Segment Start: Task input
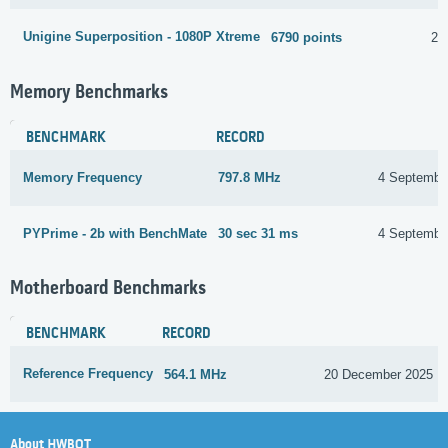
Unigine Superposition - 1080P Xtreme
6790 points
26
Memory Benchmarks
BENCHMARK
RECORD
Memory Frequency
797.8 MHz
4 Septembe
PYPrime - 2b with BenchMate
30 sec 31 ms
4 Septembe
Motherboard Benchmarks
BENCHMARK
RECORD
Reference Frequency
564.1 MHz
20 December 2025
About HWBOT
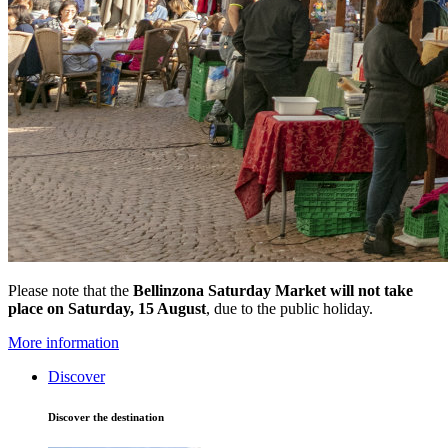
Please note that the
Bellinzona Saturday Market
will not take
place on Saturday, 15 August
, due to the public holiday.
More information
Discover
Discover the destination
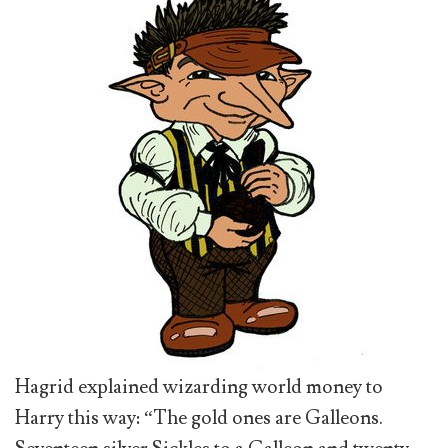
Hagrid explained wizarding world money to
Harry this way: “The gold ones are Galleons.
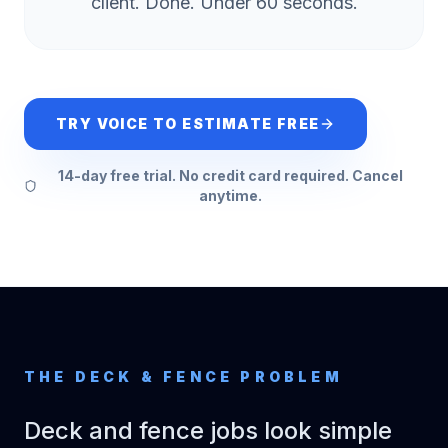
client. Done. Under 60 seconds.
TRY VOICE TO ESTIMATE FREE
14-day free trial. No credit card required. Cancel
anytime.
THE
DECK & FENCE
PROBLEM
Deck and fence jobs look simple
Segment End: Task input
Segment Start: Task input
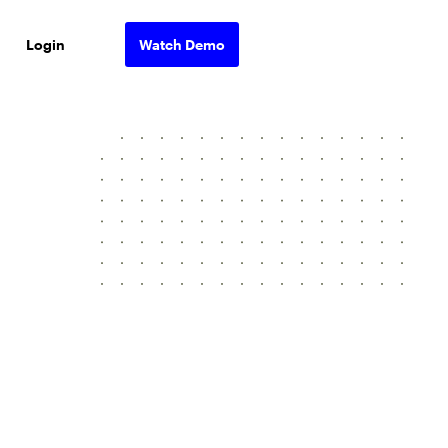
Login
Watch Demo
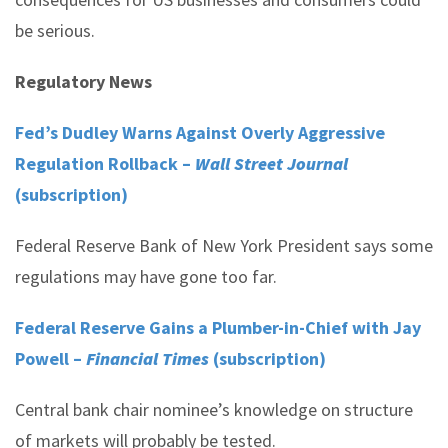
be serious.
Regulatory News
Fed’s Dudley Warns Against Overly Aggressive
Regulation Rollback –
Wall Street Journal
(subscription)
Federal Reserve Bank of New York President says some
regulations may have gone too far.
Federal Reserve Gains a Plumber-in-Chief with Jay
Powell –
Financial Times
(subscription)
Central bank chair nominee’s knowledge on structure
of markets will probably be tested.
Segment End: Task input
Segment Start: Task input
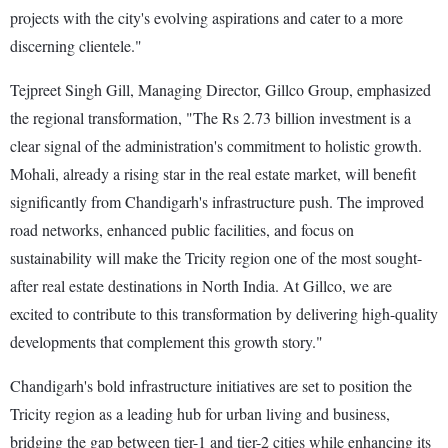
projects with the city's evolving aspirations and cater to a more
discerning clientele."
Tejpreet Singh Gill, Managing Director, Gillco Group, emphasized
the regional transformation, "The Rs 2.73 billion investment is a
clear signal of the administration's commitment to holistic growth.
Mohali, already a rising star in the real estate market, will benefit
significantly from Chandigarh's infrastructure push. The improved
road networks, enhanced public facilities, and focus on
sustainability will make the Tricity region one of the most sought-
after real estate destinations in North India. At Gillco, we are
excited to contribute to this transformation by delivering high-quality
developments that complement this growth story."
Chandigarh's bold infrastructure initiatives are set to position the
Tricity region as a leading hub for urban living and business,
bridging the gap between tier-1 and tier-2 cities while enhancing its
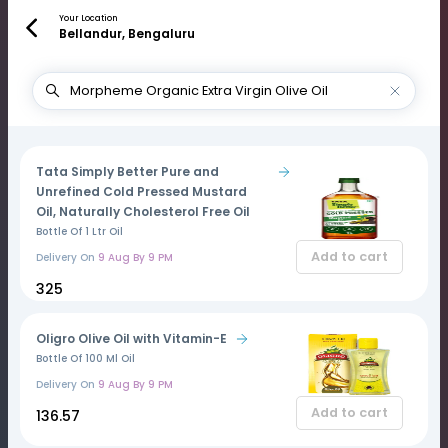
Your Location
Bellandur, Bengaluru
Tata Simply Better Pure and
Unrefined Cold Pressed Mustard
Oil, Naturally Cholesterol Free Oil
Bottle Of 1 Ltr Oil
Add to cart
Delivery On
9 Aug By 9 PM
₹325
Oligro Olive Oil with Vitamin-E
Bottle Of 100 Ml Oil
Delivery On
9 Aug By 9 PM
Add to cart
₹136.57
Segment End: Task input
■ Assignment
While skipping the pictures, transcribe the data above from the line showing "Unigine Superposition - 1080P Xtreme" through the line showing "TRY VOICE TO ESTIMATE FREE", exactly and with both ends.

■ Solution for this exercise
Unigine Superposition - 1080P Xtreme
6790 points
26
Memory Benchmarks
BENCHMARK
RECORD
Memory Frequency
797.8 MHz
4 Septembe
PYPrime - 2b with BenchMate
30 sec 31 ms
4 Septembe
Motherboard Benchmarks
BENCHMARK
RECORD
Reference Frequency
564.1 MHz
20 December 2025
About HWBOT
Please note that the
Bellinzona Saturday Market
will not take
place on Saturday, 15 August
, due to the public holiday.
More information
Discover
Discover the destination
Hagrid explained wizarding world money to
Harry this way: “The gold ones are Galleons.
client. Done. Under 60 seconds.
TRY VOICE TO ESTIMATE FREE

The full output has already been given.